The treatments were deployed in July 2018. For each zone, fluid was pumped down the tubing string to activate the system. The pin-point treatments used approximately 1,000 gal of 15% HCL per cluster, per treatment. The bottom assembly was run-in-hole on 2 7/8-in. tubing. The 46 zones were treated in just 15 hr of total treatment time (excluding trip time).
The treatment successfully placed a total of 47,000 gal of 15% acid (2,000 gal for the first zone and 1,000 gal for the rest) into the target intervals. The pressure was monitored at the surface, and the pressure signature was observed each time that the tool was set. Once each zone’s treatment was completed, pumps were shut down, the system was unset, and then moved to the next zone. A total of 46 zones was stimulated, with time between zones as fast as 3 min. The treatment was essentially performed in a single trip. The tool was temporarily delayed at the beginning of the job creating a concern about tool integrity. A small amount of downhole debris caused issues, but it was resolved, employing the system’s backup circulation feature.
After the initial four stages were treated, the tool was pulled out for inspection. Field engineers determined there was no damage to the tool, which is an indication that the system was durable enough to complete all 46 stages. The new tool was run-in-hole and treated 42 stages without major issues. With the pulling and re-entering of the new tool, two clusters were treated twice, which provided additional feedback on the treatments—both clusters treated at a lower average pressure for the second treatment, indicating that the initial treatment had been effective. At completion of the job, the system was in good condition with little evidence of wear in the sealing element.
ACHIEVING STEADY PRODUCTION
The actual production data of the wells treated with the restimulation system are displayed in Fig. 3. The green line represents oil production. After the treatment, the accelerated decline below the type curve was arrested, and the well produced at a constant level for the next six months. The steady production for six months yielded superior results and enhanced ultimate recovery (EUR). Using the length-customizable straddle packer enabled precise placement of target zones, maximizing treatment results, including an IRR of 160% and an NPV(10)* of 500,000.
Additionally, the cleanout and stimulation proved that the initial completion frac design was effective. This analysis enabled engineers to conclude that wells with constant pressure and no trouble on the initial completion will likely have less incremental improvement than wells that are more troublesome on initial completion.
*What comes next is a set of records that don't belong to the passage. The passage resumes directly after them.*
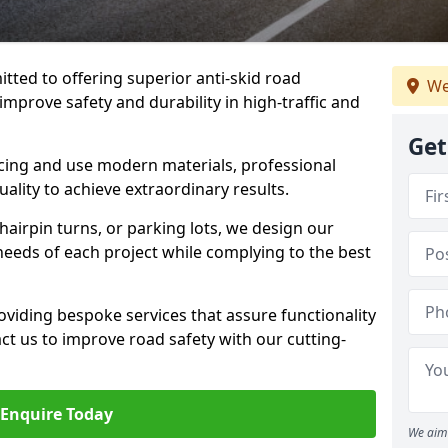
tted to offering superior anti-skid road
We
 improve safety and durability in high-traffic and
Get
facing and use modern materials, professional
lity to achieve extraordinary results.
hairpin turns, or parking lots, we design our
 needs of each project while complying to the best
viding bespoke services that assure functionality
t us to improve road safety with our cutting-
Enquire Today
We aim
The positive surface indication of setting and un-setting of the pin-point system provided a clear understanding and confidence of the downhole operations. Most of the clusters followed a friction pressure gradient, which indicates that the perforations were successfully treated on the initial completion, Fig. 4. Some variance in average treating pressure from cluster-to-cluster was observed, indicating heterogeneity in the formation and the fluid distribution during initial completion.
The restimulation technology is best suited for use in wells that demonstrate inequivalent frac penetrations within the zone during the initial completion. The pressure reading at the surface, coupled with the pressure charts from the initial fracturing, provide critical data about each cluster. Performing an engineering analysis of each perforation cluster during the treatment allows the operator to determine if it is warranted to refracture that cluster by pumping high-pressure proppant into the formation. The system is able to stimulate and refrac on the same trip, so each cluster can be evaluated efficiently. Going forward, poorly producing wells that had troubles on initial completion can be tested with this tool in an attempt to open more of the wellbore to the reservoir and increase production.